Вторая вещь, которая действительно сделала его всенародно любимым, — это «Терновник» — замечательная такая, но как бы ни о чём особенно не говорящая, никаких особенных откровений не содержащая хроника одного лета. Сначала герой поразительно точно, достоверно (вот за эту точность деталей его ценили особенно) описывает пребывание своё на юге, а потом он возвращается в скромную или, как тогда писали, «неброскую» красоту родной деревни и там проводит остаток лета и осень. Вот этот терпкий вкус терновника, обжигающий холод воды (он ходит там купаться в пруд каждое утро), запахи дачной и деревенской России, знакомой тогда каждому, — меня это подкупало удивительной, такой непретенциозной, я бы сказать, подчёркнуто обывательской интонацией. Он действительно был мастер описания жизни, как она есть, без какого-либо идеологического подтекста, без философского осмысления её.

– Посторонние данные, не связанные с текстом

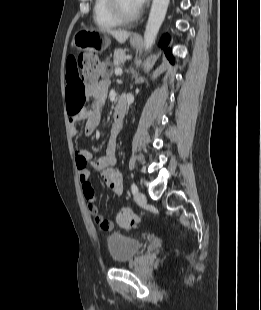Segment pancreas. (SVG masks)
<instances>
[{
    "mask_svg": "<svg viewBox=\"0 0 261 310\" xmlns=\"http://www.w3.org/2000/svg\"><path fill=\"white\" fill-rule=\"evenodd\" d=\"M125 51L121 49H117L114 51V66L119 67L121 64L125 62Z\"/></svg>",
    "mask_w": 261,
    "mask_h": 310,
    "instance_id": "obj_1",
    "label": "pancreas"
}]
</instances>
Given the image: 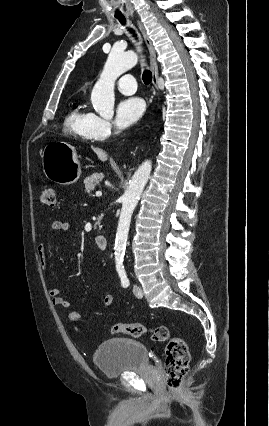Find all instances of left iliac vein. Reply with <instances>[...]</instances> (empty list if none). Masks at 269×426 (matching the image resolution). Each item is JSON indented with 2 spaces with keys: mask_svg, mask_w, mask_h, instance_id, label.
I'll return each instance as SVG.
<instances>
[{
  "mask_svg": "<svg viewBox=\"0 0 269 426\" xmlns=\"http://www.w3.org/2000/svg\"><path fill=\"white\" fill-rule=\"evenodd\" d=\"M133 292H134V294L137 298H142L143 292H142V290L139 286L134 284L133 285Z\"/></svg>",
  "mask_w": 269,
  "mask_h": 426,
  "instance_id": "1",
  "label": "left iliac vein"
}]
</instances>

Когда Солоухину приходилось выходить на темы философские (например, в повести «Приговор»), он демонстрировал какую-то удивительную плоскость мышления. Вот там всё автобиографично. Там такая история, кстати, очень характерная для 70-х годов. Это вообще очень семидесятнический писатель, семидесятническое произведение. Там он всё думает, за что ему послан онкологический диагноз. Его семья не очень хорошо обошлась с домработницей, которую просто выгнали, заподозрили в краже, которой потом не оказалось. А потом у него обнаружилась родинка, которая, скорее всего, маскировала злокачественную опухоль. Всё это описано очень точно, именно по-обывательски точно. И появление этой родинки, и страх перед визитом к врачу, и конфликт с работницей — всё это поразительно живо. Но вместе с тем — поразительная метафизическая бедность и всякое отсутствие глубины. Вот этот писатель очень много размышляет о том, что от него останется, что о нём будут помнить, заслуживают ли его тексты бессмертия. Но самого бессмертия, подлинно глубоких мыслей о жизни и смерти там просто нет, там это отсутствует.
Действительно иногда подумаешь, что у советского писателя вместо души было тщеславие. И он вполне серьёзно склонен был думать, что его писания, какие-то его повести или стихи станут вместилищем его души после того, как его не будет. Это такая очень наивная советская вера в то, что человек — это то, что он сделал. Я тоже, конечно, говорю, что в основе профессии лежит совесть, а в основе совести — профессия. Но я никогда бы не подумал, что главным источником, главным смыслом пребывания человека на земле могут стать его сочинения. Важно то, что он сделал со своей душой, а не то, что от него останется, не вот эта материальная сторона.
Поэтому в «Приговоре» нет метафизического страха смерти, нет «второго дна», глубины, а есть просто ужас перед обстоятельствами, такой обывательский ужас, который испытывает, помните, герой романа Трифонова после того, как у него перед выездом за границу обнаружилась раковая болезнь. Он не оттого горюет, что он, может быть, умрёт, а оттого, что он не поедет за границу. Вот это была такая советская страшная редукция жизни, да может быть, и смерти, потому что советской смерти не существовало в метафизическом смысле.